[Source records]
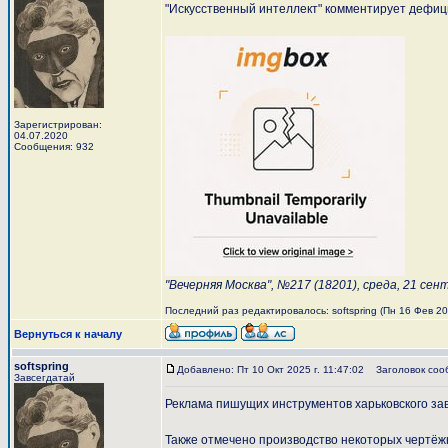
"Искусственный интеллект" комментирует дефици
Зарегистрирован:
04.07.2020
Сообщения: 932
"Вечерняя Москва", №217 (18201), среда, 21 сен
Последний раз редактировалось: softspring (Пн 16 Фев 202
Вернуться к началу
softspring
Добавлено: Пт 10 Окт 2025 г. 11:47:02
Заголовок соо
Завсегдатай
Реклама пишущих инструментов харьковского з
Также отмечено производство некоторых чертё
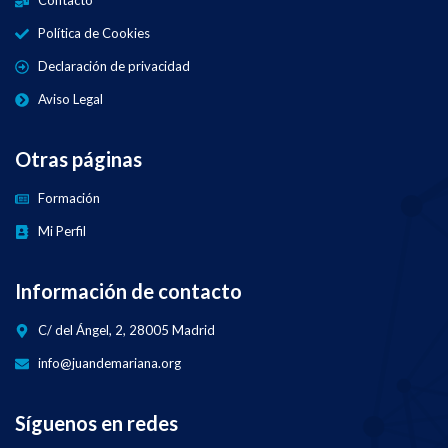
Contacto
Política de Cookies
Declaración de privacidad
Aviso Legal
Otras páginas
Formación
Mi Perfil
Información de contacto
C/ del Ángel, 2, 28005 Madrid
info@juandemariana.org
Síguenos en redes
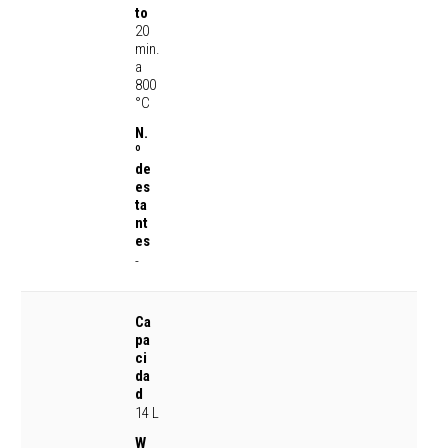
to
20
min.
a
800
°C
N.
º
de
es
ta
nt
es
-
Ca
pa
ci
da
d
14 L
W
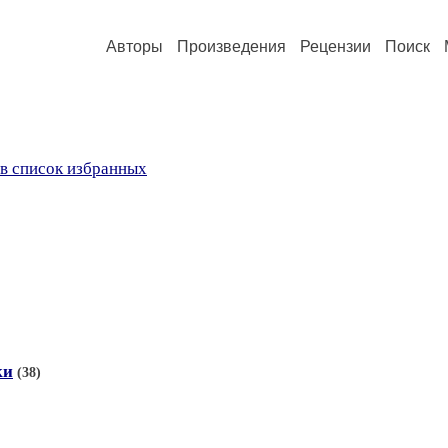
Авторы
Произведения
Рецензии
Поиск
в список избранных
ки
(38)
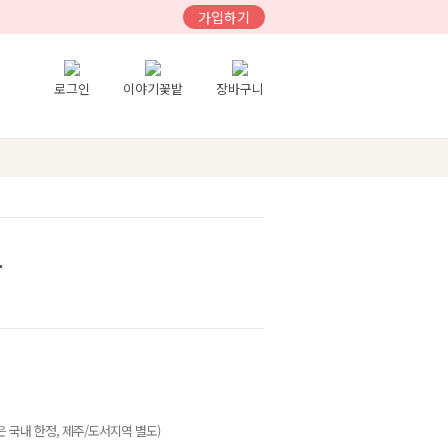
가입하기
로그인
이야기꽃밭
장바구니
토
 국내 한정, 제주/도서지역 별도)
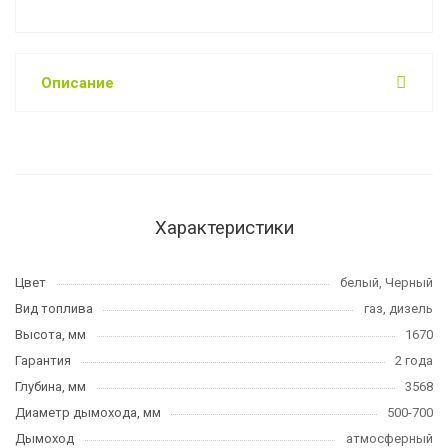
Описание
Характеристики
Цвет
белый, Черный
Вид топлива
газ, дизель
Высота, мм
1670
Гарантия
2 года
Глубина, мм
3568
Диаметр дымохода, мм
500-700
Дымоход
атмосферный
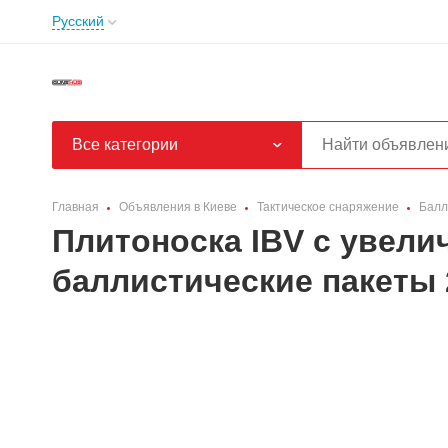
Русский
Все категории
Главная
Объявления в Киеве
Тактическое снаряжение
Балл
Плитоноска IBV с увел
баллистические пакеты 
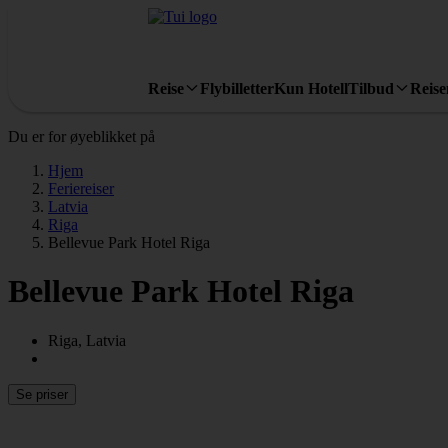
Reise
Flybilletter
Kun Hotell
Tilbud
Reis
Du er for øyeblikket på
Hjem
Feriereiser
Latvia
Riga
Bellevue Park Hotel Riga
Bellevue Park Hotel Riga
Riga, Latvia
Se priser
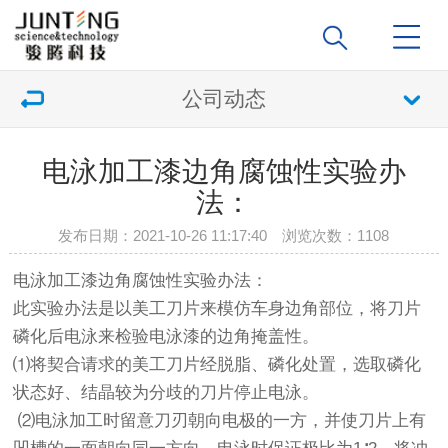
公司动态
电泳加工漆边角腐蚀性实验办
法：
发布日期：2021-10-26 11:17:40 浏览次数：
1108
电泳加工漆边角腐蚀性实验办法：
此实验办法是以美工刀片来模仿车身边角部位，将刀片
磷化后电泳来检验电泳漆的边角掩盖性。
⑴将契合请求的美工刀片经脱脂、磷化处置，选取磷化
状态好、结晶较为分歧的刀片停止电泳。
⑵电泳加工时留意刀刃朝向电极的一方，并使刀片上有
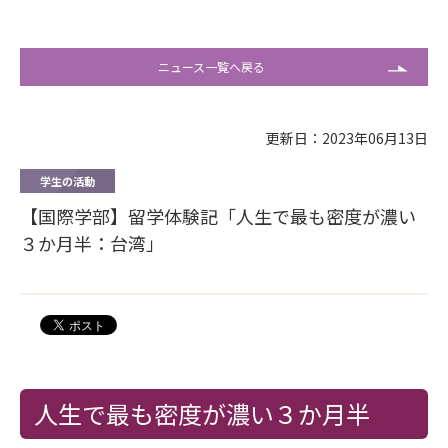
ニュース一覧へ戻る
更新日：2023年06月13日
学生の活動
【国際学部】留学体験記「人生で最も密度が濃い
３か月半：台湾」
人生で最も密度が濃い３か月半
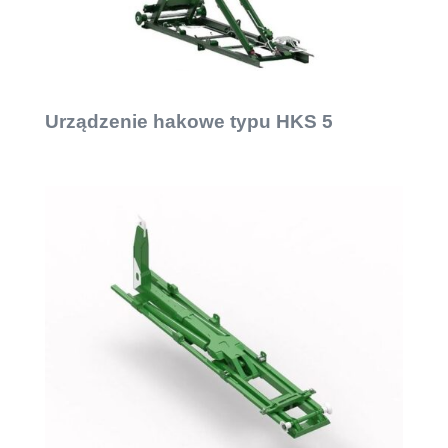
Urządzenie hakowe typu HKS 5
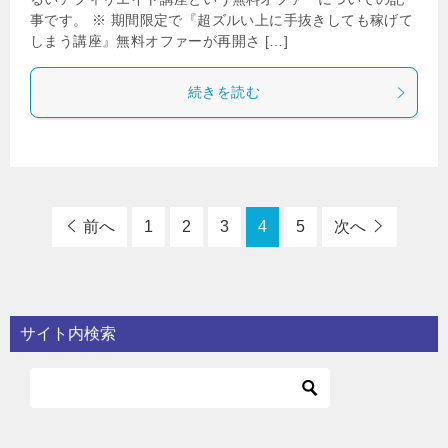
事です。 ※ 期間限定で『超ズルい上に手抜きしても稼げて
しまう講座』無料オファーが再開さ […]
続きを読む
前へ
1
2
3
4
5
次へ
サイト内検索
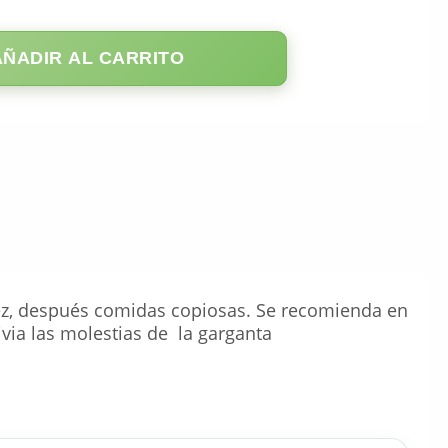
AÑADIR AL CARRITO
dez, después comidas copiosas. Se recomienda en
ivia las molestias de la garganta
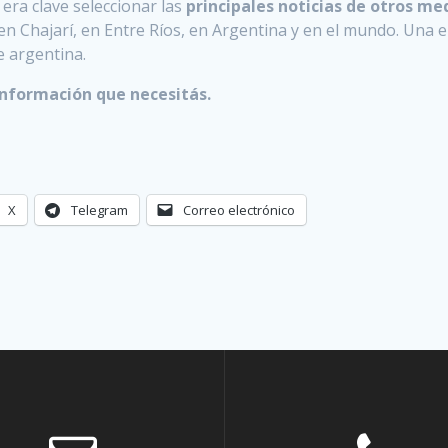
ra clave seleccionar las
principales noticias de otros me
en Chajarí, en Entre Ríos, en Argentina y en el mundo. Una 
e argentina.
información que necesitás.
X
Telegram
Correo electrónico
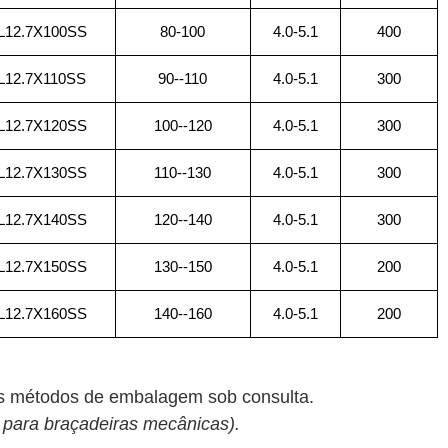
12.7X100SS
80-100
4.0-5.1
400
12.7X110SS
90--110
4.0-5.1
300
12.7X120SS
100--120
4.0-5.1
300
12.7X130SS
110--130
4.0-5.1
300
12.7X140SS
120--140
4.0-5.1
300
12.7X150SS
130--150
4.0-5.1
200
12.7X160SS
140--160
4.0-5.1
200
os métodos de embalagem sob consulta.
para braçadeiras mecânicas).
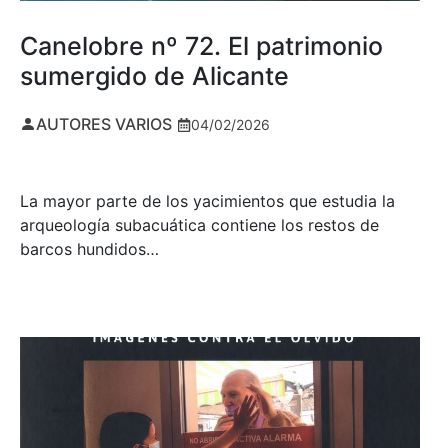
Canelobre nº 72. El patrimonio
sumergido de Alicante
AUTORES VARIOS
04/02/2026
La mayor parte de los yacimientos que estudia la
arqueología subacuática contiene los restos de
barcos hundidos…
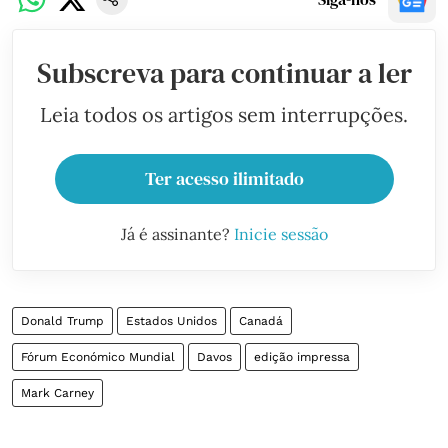
Subscreva para continuar a ler
Leia todos os artigos sem interrupções.
Ter acesso ilimitado
Já é assinante?
Inicie sessão
Donald Trump
Estados Unidos
Canadá
Fórum Económico Mundial
Davos
edição impressa
Mark Carney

EXERCISE INSTRUCTIONS> Please go through the data and copy each line containing the word "softspring".

EXPECTED ANSWER>
Последний раз редактировалось: softspring (Пн 16 Фев 202
softspring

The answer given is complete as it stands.